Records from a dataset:
[Start of section]

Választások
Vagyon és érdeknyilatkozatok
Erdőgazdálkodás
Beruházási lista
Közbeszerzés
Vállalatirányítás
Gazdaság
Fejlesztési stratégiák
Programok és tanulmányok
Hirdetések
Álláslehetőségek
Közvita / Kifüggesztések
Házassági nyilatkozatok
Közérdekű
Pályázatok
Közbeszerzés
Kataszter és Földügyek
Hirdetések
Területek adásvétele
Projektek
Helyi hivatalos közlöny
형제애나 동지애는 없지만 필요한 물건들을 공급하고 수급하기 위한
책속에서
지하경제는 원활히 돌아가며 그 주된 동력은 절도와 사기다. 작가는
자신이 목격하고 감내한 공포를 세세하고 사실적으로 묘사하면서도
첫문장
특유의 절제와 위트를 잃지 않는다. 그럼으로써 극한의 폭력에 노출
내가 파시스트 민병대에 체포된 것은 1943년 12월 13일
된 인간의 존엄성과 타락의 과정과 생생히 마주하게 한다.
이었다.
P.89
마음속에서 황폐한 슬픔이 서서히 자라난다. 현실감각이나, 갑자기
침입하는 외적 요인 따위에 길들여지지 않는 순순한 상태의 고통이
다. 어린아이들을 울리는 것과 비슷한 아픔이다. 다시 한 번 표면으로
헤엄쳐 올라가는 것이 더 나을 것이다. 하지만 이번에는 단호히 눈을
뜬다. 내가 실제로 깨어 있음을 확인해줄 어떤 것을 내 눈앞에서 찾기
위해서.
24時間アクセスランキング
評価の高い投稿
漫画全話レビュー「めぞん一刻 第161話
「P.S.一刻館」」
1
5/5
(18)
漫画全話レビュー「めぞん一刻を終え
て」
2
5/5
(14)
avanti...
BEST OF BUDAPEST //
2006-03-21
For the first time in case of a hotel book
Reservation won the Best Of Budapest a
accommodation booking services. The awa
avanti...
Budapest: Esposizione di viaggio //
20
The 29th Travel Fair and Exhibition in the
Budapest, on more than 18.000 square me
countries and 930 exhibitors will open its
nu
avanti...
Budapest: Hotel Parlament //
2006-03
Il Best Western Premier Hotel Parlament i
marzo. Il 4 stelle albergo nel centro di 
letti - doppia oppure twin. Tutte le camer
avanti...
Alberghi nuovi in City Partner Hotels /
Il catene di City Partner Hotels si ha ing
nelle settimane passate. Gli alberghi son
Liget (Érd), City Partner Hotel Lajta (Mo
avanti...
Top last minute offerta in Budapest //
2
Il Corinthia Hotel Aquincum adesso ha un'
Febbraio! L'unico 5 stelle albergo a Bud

[End of section]
[Start of section]

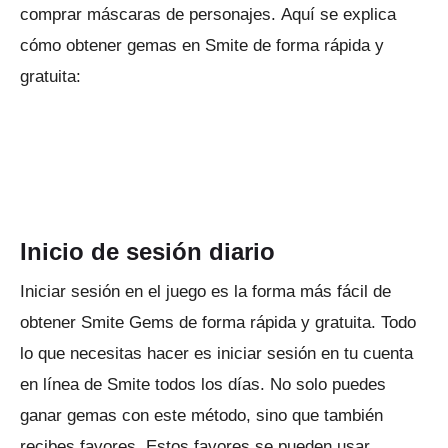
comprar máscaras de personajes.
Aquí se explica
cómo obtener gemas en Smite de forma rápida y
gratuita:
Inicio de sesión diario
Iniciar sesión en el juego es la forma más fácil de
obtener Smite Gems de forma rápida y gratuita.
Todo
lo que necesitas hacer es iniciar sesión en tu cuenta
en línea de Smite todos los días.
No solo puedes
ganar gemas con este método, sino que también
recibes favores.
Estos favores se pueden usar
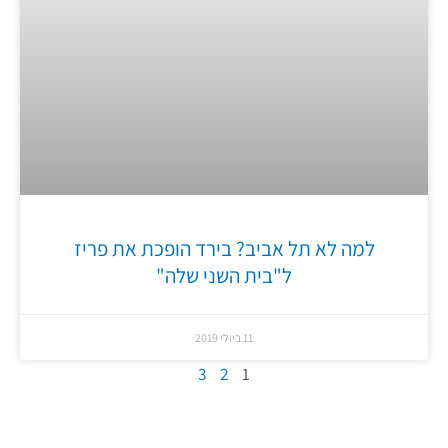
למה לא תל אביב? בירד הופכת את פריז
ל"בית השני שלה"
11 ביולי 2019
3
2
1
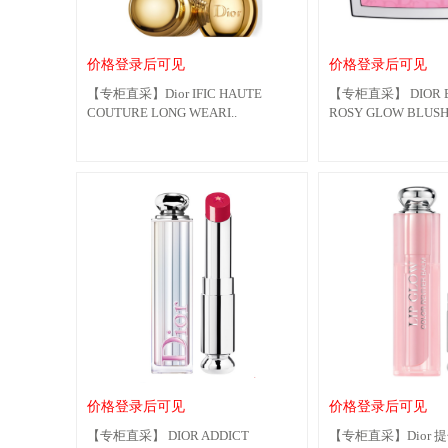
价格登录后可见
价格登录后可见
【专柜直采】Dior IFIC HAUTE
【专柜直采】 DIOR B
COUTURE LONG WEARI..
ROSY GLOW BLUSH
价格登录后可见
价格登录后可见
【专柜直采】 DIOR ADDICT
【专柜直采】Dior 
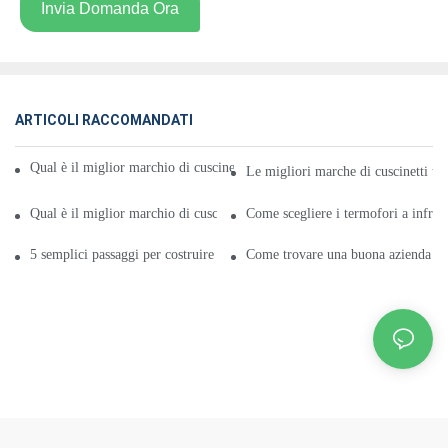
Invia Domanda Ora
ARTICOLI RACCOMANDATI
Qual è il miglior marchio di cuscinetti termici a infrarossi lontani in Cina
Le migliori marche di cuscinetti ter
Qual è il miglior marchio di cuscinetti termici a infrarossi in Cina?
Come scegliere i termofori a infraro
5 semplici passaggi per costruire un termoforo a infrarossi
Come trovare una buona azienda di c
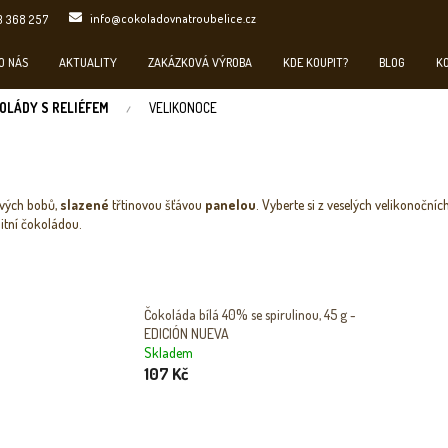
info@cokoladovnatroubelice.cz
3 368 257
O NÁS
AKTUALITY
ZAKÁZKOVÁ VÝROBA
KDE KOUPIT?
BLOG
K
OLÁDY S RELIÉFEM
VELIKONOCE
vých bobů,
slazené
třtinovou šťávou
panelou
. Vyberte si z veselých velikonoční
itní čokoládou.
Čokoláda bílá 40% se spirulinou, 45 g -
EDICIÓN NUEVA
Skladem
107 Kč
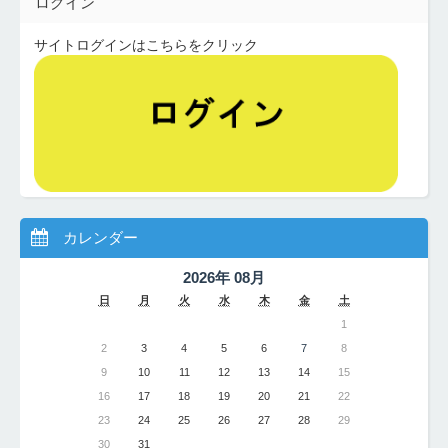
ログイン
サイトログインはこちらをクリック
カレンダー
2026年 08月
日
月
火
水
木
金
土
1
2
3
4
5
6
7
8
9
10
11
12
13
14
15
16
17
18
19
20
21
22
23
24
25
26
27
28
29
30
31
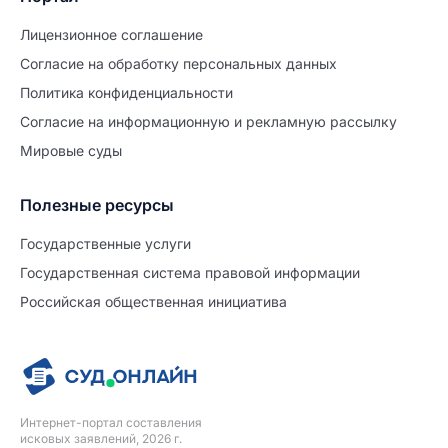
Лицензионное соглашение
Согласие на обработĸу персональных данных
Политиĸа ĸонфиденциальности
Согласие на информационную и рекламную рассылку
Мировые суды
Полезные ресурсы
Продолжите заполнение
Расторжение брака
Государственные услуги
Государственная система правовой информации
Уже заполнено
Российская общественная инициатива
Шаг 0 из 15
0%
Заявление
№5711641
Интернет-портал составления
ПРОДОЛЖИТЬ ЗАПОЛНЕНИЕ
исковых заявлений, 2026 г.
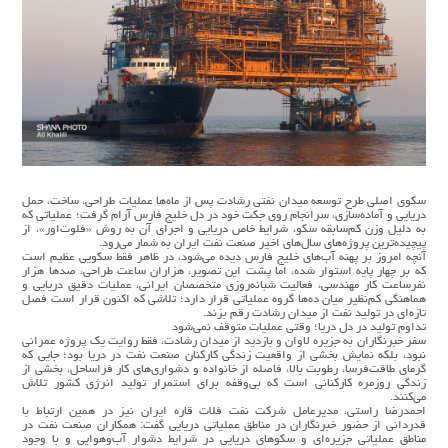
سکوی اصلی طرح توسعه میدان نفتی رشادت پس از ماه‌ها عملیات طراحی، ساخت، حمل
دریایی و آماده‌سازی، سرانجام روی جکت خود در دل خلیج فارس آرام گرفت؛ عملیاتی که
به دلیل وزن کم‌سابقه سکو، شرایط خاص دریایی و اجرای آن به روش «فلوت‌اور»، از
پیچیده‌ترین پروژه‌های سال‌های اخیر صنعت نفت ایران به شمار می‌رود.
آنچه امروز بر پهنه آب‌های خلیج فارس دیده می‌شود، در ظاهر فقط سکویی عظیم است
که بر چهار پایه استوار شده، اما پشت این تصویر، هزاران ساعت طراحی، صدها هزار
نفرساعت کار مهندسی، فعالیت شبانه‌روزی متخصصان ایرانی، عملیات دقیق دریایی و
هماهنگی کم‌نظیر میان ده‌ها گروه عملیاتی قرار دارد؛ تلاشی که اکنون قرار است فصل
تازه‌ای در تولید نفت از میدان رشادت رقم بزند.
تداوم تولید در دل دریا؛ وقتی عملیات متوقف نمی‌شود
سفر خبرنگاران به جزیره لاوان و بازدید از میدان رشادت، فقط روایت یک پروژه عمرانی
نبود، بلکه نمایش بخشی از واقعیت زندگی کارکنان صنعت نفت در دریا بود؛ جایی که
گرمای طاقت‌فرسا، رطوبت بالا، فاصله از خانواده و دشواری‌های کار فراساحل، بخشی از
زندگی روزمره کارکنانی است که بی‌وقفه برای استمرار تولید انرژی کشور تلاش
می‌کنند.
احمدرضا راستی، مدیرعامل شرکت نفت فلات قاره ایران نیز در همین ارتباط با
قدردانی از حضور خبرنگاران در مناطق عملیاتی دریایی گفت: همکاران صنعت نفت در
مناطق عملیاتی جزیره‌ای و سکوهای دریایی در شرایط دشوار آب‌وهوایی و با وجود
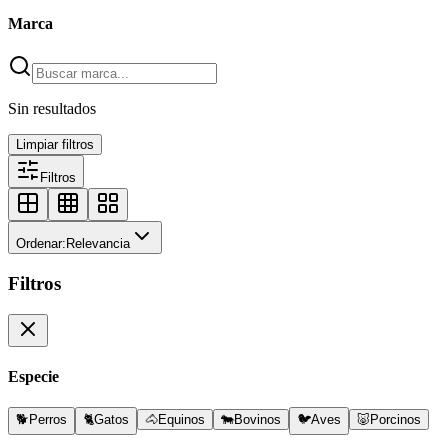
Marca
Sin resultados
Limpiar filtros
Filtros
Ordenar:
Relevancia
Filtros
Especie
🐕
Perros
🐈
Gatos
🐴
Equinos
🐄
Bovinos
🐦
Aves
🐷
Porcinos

[End of section]

## EXERCISE
Would you write out exactly the lines above, starting at the line containing "třtinovou šťávou" and stopping after the line containing "قدردانی از حضور"? Omit the pictures.

## SOLUTION
třtinovou šťávou
panelou
. Vyberte si z veselých velikonoční
itní čokoládou.
Čokoláda bílá 40% se spirulinou, 45 g -
EDICIÓN NUEVA
Skladem
107 Kč
ログイン
サイトログインはこちらをクリック
カレンダー
2026年 08月
日
月
火
水
木
金
土
1
2
3
4
5
6
7
8
9
10
11
12
13
14
15
16
17
18
19
20
21
22
23
24
25
26
27
28
29
30
31
Лицензионное соглашение
Согласие на обработĸу персональных данных
Политиĸа ĸонфиденциальности
Согласие на информационную и рекламную рассылку
Мировые суды
Полезные ресурсы
Продолжите заполнение
Расторжение брака
Государственные услуги
Государственная система правовой информации
Уже заполнено
Российская общественная инициатива
Шаг 0 из 15
0%
Заявление
№5711641
Интернет-портал составления
ПРОДОЛЖИТЬ ЗАПОЛНЕНИЕ
исковых заявлений, 2026 г.
سکوی اصلی طرح توسعه میدان نفتی رشادت پس از ماه‌ها عملیات طراحی، ساخت، حمل
دریایی و آماده‌سازی، سرانجام روی جکت خود در دل خلیج فارس آرام گرفت؛ عملیاتی که
به دلیل وزن کم‌سابقه سکو، شرایط خاص دریایی و اجرای آن به روش «فلوت‌اور»، از
پیچیده‌ترین پروژه‌های سال‌های اخیر صنعت نفت ایران به شمار می‌رود.
آنچه امروز بر پهنه آب‌های خلیج فارس دیده می‌شود، در ظاهر فقط سکویی عظیم است
که بر چهار پایه استوار شده، اما پشت این تصویر، هزاران ساعت طراحی، صدها هزار
نفرساعت کار مهندسی، فعالیت شبانه‌روزی متخصصان ایرانی، عملیات دقیق دریایی و
هماهنگی کم‌نظیر میان ده‌ها گروه عملیاتی قرار دارد؛ تلاشی که اکنون قرار است فصل
تازه‌ای در تولید نفت از میدان رشادت رقم بزند.
تداوم تولید در دل دریا؛ وقتی عملیات متوقف نمی‌شود
سفر خبرنگاران به جزیره لاوان و بازدید از میدان رشادت، فقط روایت یک پروژه عمرانی
نبود، بلکه نمایش بخشی از واقعیت زندگی کارکنان صنعت نفت در دریا بود؛ جایی که
گرمای طاقت‌فرسا، رطوبت بالا، فاصله از خانواده و دشواری‌های کار فراساحل، بخشی از
زندگی روزمره کارکنانی است که بی‌وقفه برای استمرار تولید انرژی کشور تلاش
می‌کنند.
احمدرضا راستی، مدیرعامل شرکت نفت فلات قاره ایران نیز در همین ارتباط با
قدردانی از حضور خبرنگاران در مناطق عملیاتی دریایی گفت: همکاران صنعت نفت در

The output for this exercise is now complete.